Monday, December 2, 2019

NON-CITIZEN VOTING PUSH BEGINS TO SPREAD


CALIFORNIA FOCUS
FOR RELEASE: TUESDAY, DECEMBER 17, 2019 OR THEREAFTER


BY THOMAS D. ELIAS
     “NON-CITIZEN VOTING PUSH BEGINS TO SPREAD”


          It was only a matter of time before the idea of allowing non-citizens to vote in some local elections spread from San Francisco to other locales just as sympathetic to immigrants, legal or not.


          So it was no surprise when the Los Angeles Unified
School District the other day began discussing whether to grant voting rights in school board elections to all parents and legal guardians of the more than 730,000 pupils in the nation’s second largest district.


          Neither San Francisco nor Los Angeles officials appear fazed by President Trump’s years of griping – without any proof – that undocumented immigrants regularly vote in American elections, often in big enough numbers to change the outcomes.


          He has claimed since 2016 that his 3.1 million-vote national deficit came entirely from droves of illegals casting ballots.


          But the commission he appointed to verify this rationalization found hardly any, and he disbanded it in early 2018.


          Still, all Trump had to do last year was look at San Francisco if he really wanted to see non-citizens at the polls. Not many, but some.
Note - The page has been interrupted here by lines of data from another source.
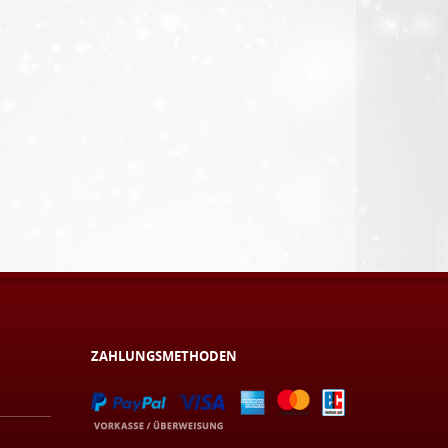
ZAHLUNGSMETHODEN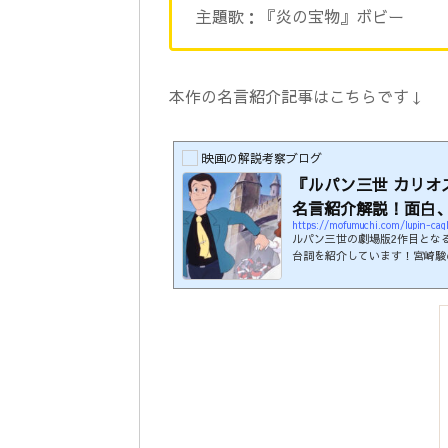
主題歌：『炎の宝物』ボビー
本作の名言紹介記事はこちらです↓
映画の解説考察ブログ
『ルパン三世 カリオ
名言紹介解説！面白
https://mofumuchi.com/lupin-cag
ルパン三世の劇場版2作目とな
台詞を紹介しています！宮崎駿
年以上経った今でも日本のみな
979年本編時間：100分制作
原作漫画：『ルパン三世』シリ
物』ボビー解説・考察記事はこ
やっか！」 原作：モンキーパ
たぜ！前祝いにパーッとやっか！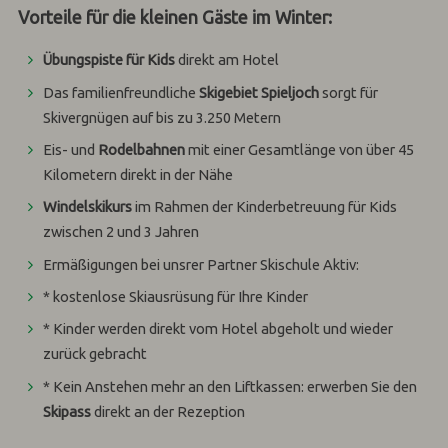
Vorteile für die kleinen Gäste im Winter:
Übungspiste für Kids
direkt am Hotel
Das familienfreundliche
Skigebiet Spieljoch
sorgt für
Skivergnügen auf bis zu 3.250 Metern
Eis- und
Rodelbahnen
mit einer Gesamtlänge von über 45
Kilometern direkt in der Nähe
Windelskikurs
im Rahmen der Kinderbetreuung für Kids
zwischen 2 und 3 Jahren
Ermäßigungen bei unsrer Partner Skischule Aktiv:
* kostenlose Skiausrüsung für Ihre Kinder
* Kinder werden direkt vom Hotel abgeholt und wieder
zurück gebracht
* Kein Anstehen mehr an den Liftkassen: erwerben Sie den
Skipass
direkt an der Rezeption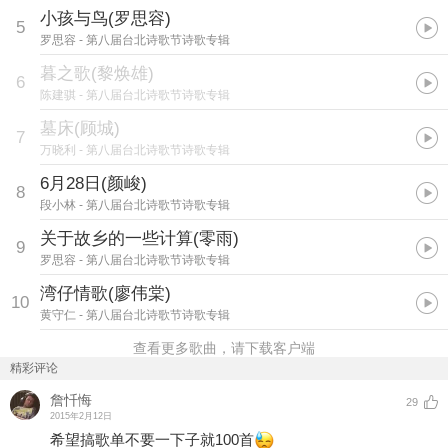
小孩与鸟(罗思容)
5
罗思容
- 第八届台北诗歌节诗歌专辑
暮之歌(黎焕雄)
6
陈建骐
- 第八届台北诗歌节诗歌专辑
墓床(顾城)
7
万晓利
- 第八届台北诗歌节诗歌专辑
6月28日(颜峻)
8
段小林
- 第八届台北诗歌节诗歌专辑
关于故乡的一些计算(零雨)
9
罗思容
- 第八届台北诗歌节诗歌专辑
湾仔情歌(廖伟棠)
10
黄守仁
- 第八届台北诗歌节诗歌专辑
查看更多歌曲，请下载客户端
精彩评论
詹忏悔
29
2015年2月12日
希望搞歌单不要一下子就100首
          It was possible for more than 1,000 (no one knows the exact number, but that’s a frequent estimate) illegal immigrant parents to register and vote in last year’s school board election there. But only 42 actually registered and even fewer voted.


          This happened because federal law allows noncitizens to vote in state or local elections, even though no state election had seen noncitizens vote legally since Arkansas became the last state to ban the practice in 1926. Before then, many states, cities and counties allowed noncitizens to vote in all elections except federal ones. The thinking was that if you live here, you have a stake in public affairs. Voting was tied to where people lived, not birthplace or nationality.


          Anti-immigrant feeling almost completely ended that practice, and it remained extremely uncommon until San Francisco voters okayed it via the local 2016 Proposition N. Chicago and several small cities in Maryland also allow noncitizens to vote in school board elections.



          For the practice to begin in Los Angeles, voters there would also have to pass a ballot measure – and they might. That city was one of the earliest to declare itself a sanctuary for undocumented immigrants. Local authorities still refuse to assist federal immigration agents in apprehending all but the most violent illegal immigrant criminals.


          For sure, Los Angeles voters could be certain that far more noncitizens would register in their district than San Francisco’s. One reason: The Los Angeles district is 15 times larger than its northerly counterpart.


          In Los Angeles, home to an estimated 3.5 million undocumented immigrants, any measure allowing noncitizen voting would also have to be approved by the city council. That’s not likely to be much of an obstacle, as the council is among the most liberal in America.


          One positive motive behind this move seems simple: By involving more parents in decisions about their schools, officials hope to improve student outcomes, something urgently needed in the academically underperforming district.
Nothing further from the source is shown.